All of our MVP Candidates get solid powerplay time - but who can be said to perform well on the powerplay? Advanced stats are mostly used in even strength situations and you should probably be deciding on the most valuable player in the league through even strength; but here are some stats anyway.
Kessel and Toews are not big producers on the powerplay. At the top of our list are the Sedin twins, Vanek and Giroux.
More interesting is the penalty kill analysis. Being able to play responsibly in the defensive zone and on the penalty kill is a valuable asset, and surely should play a factor in deciding whether someone is adjudged the Most Valuable Player in the League. Well it turns out only 5 of our candidates play more than 1 minute per 60 on the penalty kill.
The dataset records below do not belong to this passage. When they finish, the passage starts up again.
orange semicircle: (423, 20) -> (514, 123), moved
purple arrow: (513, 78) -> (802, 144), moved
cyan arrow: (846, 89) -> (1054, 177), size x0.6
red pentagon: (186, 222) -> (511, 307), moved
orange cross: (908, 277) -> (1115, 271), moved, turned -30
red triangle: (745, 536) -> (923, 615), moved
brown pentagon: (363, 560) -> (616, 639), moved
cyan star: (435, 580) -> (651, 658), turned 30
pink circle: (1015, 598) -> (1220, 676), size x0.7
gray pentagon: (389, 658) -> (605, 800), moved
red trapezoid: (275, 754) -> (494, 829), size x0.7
Out of those 5, Giroux plays the most time on the PK, and allows the fewest shots on the goalie.
Reasoning through the facts
Claude Giroux's points/game and G+A1/60 beats all of his competitors. This alone, is enough to ensure that he is a more likely MVP candidate than many of the other players in the league whose main asset is their point scoring. After all, if the Sedin twins' main argument in the MVP race is that they score a lot of points, then they have no argument against Giroux.
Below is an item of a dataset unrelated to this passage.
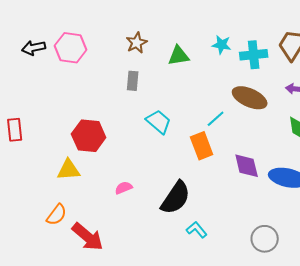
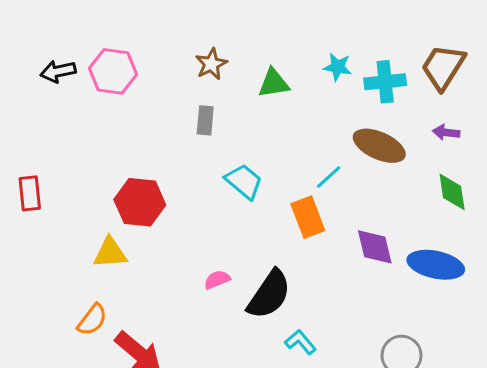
pink semicircle: (124, 188) -> (217, 280), moved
But of course, points scoring is not everything. There are other candidates who may have scored fewer points per game than Giroux but also offer their team other benefits. When we look at the ability to drive play forward, players who are doing this effectively while putting up a fair few points include Jonathan Toews, Steven Stamkos, Giroux, Malkin and Phil Kessel. Toews manages to do this against stronger competition than the rest, with Stamkos and Malkin facing slightly less tough competition on the ice. However, it should be noted that while Toews O-zone start % is 14.6% higher than Giroux's, his O-zone finish % is actually 1.1% lower - meaning that Giroux is much better able to swing play into the favor of his team while on the ice.
Stamkos, Malkin and Kessel also lose out in comparison by not spending much time on the ice as penalty killers. Per every 60 minutes of ice time, Giroux spends 2.62 minutes on the PK and Toews spends 1.93 minutes. While on the ice, Giroux allows 42.4 shots against per 60, while Toews allows 47.9.
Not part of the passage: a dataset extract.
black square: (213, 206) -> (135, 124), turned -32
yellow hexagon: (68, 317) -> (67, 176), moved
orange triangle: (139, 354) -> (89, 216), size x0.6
I think we can begin to see why Giroux should not be forgotten when considering your MVP candidates.
I believe this midseason MVP race can be brought down to Giroux, Toews, Stamkos, Kessel, Malkin, H. Sedin and D. Sedin. 7 outstanding players.
Giroux is producing more points per game than any of them. He also produces more G+A1/60 than any of them. He also starts in the defensive zone more than any of them - and manages to turn that into a finishing position in the offensive zone more often than not. He also plays more on the penalty kill than any of them, and limits the shots on his goalie while on the penalty kill more than any of them. He and Stamkos are also the only ones of those 7 who do not have another high scoring partner that is also in the top 10 points or goals list this season. The only notable area Giroux 'falls short' is that his Balanced CorsiRel is 3rd - behind Stamkos and Toews - although Stamkos does not face as tough competition as Giroux and Toews. But Giroux's Balanced CorsiRel is still in the top quartile of players, which is more than many of his competition can say.
In all honesty, it's probably not much of a jump to say that, at this moment, Claude Giroux is the league's most valuable forward. While Tim Thomas and Henrik Lunqdvist might have something to say about the MVP award, I have to think that if the Hart voting was done now, we'd have some hardware coming back to Philly.
What do you think? Feel free to argue the cases of the other candidates!